In reality, the situation turned out quite like the famous children’s story, The Emperor’s New Clothes. Many highly acclaimed chefs and critics in the area were fooled, and they rated The Shed dinner highly after eating there that night. Little did they know they had eaten a meal worth $1. We as designers often tout that “content is king,” but this did not hold true in this case. No one caught on, and people raved about the wonderful food and experience.
Butler’s strategy created a certain feeling that people desire. He named his restaurant The Shed — which feels fresh and more “back to the basics.” People crave this idea of connection and simplicity during a meal, an experience that is often lost today as people eat with their smartphones more and more. Butler added candles, fresh flowers to the top of dishes, and created this atmosphere of something that was exclusive and hidden away from the public eye. He created a magical escape, just as Disney aims to do within their design.
The focus was not the food, or the content, but the feeling evoked by it. If Butler would have placed the frozen dinner in its plastic container and set it in front of people, they would have complained. Not because of the content of the food itself, but because of their ruined experience, of the broken feeling.

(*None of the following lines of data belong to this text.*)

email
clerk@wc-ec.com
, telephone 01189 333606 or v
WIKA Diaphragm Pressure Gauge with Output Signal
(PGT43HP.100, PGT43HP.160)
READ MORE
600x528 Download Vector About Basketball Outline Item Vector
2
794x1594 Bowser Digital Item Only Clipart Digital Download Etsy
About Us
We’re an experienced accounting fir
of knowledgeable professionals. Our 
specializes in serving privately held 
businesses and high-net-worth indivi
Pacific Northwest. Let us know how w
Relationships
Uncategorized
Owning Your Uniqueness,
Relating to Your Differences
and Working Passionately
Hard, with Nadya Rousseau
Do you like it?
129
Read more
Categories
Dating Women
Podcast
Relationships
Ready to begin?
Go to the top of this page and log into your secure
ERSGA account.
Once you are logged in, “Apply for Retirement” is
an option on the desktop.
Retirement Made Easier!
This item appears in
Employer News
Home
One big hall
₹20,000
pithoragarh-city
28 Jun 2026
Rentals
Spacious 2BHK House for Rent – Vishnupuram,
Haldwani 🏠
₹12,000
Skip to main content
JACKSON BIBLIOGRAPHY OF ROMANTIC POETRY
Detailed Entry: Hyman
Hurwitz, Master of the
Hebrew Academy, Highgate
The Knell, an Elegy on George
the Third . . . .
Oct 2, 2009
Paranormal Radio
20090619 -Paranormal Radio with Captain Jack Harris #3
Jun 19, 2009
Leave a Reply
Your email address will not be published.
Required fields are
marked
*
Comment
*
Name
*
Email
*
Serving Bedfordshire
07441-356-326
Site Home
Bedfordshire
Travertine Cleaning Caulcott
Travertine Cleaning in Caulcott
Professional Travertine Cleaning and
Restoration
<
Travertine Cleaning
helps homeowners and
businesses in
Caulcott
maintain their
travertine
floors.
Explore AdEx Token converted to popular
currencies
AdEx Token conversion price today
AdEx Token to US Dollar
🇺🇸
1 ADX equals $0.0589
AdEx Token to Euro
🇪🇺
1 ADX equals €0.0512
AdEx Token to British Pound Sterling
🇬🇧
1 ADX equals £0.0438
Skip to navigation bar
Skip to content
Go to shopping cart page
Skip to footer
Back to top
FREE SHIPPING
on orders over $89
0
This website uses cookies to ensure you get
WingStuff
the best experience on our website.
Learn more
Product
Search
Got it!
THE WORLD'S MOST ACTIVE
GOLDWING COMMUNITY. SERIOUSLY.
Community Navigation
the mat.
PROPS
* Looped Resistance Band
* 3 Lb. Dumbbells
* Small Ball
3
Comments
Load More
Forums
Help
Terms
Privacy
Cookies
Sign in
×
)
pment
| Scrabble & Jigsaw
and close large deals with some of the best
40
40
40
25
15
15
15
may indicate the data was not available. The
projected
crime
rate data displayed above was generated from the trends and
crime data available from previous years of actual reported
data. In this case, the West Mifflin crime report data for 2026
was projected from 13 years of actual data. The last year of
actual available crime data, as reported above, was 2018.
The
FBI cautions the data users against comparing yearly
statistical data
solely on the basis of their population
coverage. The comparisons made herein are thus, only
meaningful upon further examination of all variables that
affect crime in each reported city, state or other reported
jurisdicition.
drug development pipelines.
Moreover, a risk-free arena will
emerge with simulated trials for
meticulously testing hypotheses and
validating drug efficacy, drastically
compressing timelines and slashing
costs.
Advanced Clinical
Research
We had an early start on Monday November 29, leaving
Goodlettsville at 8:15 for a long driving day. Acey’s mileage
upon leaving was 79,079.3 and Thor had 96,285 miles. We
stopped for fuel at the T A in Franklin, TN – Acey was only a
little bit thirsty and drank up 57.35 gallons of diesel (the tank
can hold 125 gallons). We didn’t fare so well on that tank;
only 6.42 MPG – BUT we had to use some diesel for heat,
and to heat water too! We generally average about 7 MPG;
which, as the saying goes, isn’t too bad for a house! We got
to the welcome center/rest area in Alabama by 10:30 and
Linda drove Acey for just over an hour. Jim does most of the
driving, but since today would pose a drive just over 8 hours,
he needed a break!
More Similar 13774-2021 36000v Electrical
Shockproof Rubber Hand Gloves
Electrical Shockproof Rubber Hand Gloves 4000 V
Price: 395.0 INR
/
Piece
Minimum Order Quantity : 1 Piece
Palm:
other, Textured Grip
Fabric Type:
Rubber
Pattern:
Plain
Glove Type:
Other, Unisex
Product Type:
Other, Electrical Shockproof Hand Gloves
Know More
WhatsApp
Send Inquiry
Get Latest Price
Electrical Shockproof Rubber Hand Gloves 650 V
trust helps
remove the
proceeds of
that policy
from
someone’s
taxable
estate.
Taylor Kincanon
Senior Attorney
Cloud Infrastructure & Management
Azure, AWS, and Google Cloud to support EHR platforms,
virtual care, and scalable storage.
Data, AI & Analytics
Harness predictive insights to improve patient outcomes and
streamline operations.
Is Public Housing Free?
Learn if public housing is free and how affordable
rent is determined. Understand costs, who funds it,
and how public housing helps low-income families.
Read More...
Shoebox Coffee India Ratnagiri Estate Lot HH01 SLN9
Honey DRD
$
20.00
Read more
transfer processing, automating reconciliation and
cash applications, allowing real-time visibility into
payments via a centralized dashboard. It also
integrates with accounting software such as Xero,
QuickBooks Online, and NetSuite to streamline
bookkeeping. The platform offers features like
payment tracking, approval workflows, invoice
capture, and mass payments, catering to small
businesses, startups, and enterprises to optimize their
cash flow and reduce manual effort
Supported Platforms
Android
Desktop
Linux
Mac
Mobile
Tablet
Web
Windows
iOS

The biggest part is, the restaurant was not easy to get to. It was not centrally located in town, and it was always fully “booked.” But that did not stop people from making the trek, or trying their hardest to get a table at The Shed. Essentially, they were seeking out the feeling of discovering a hidden escape, and they were willing to suffer through some friction to get it. The barrier to entry may in fact have even helped to contribute to the very “exclusive” feeling the visitors were looking for.
As designers, it is important to delve into specific workflows and fix issues in processes that could be shortened and made easier. However, we also need to prioritize the bird’s eye view of what sort of feeling our product creates. If it creates this sense of magic, of discovery, people may be willing to deal with a few hiccups here and there. If we zoom out and design for a feeling, we can create delightful products. Our job is not to just design for lazy, or to simplify the complex. Our more important job is to attach an overarching feeling or emotion to what we design.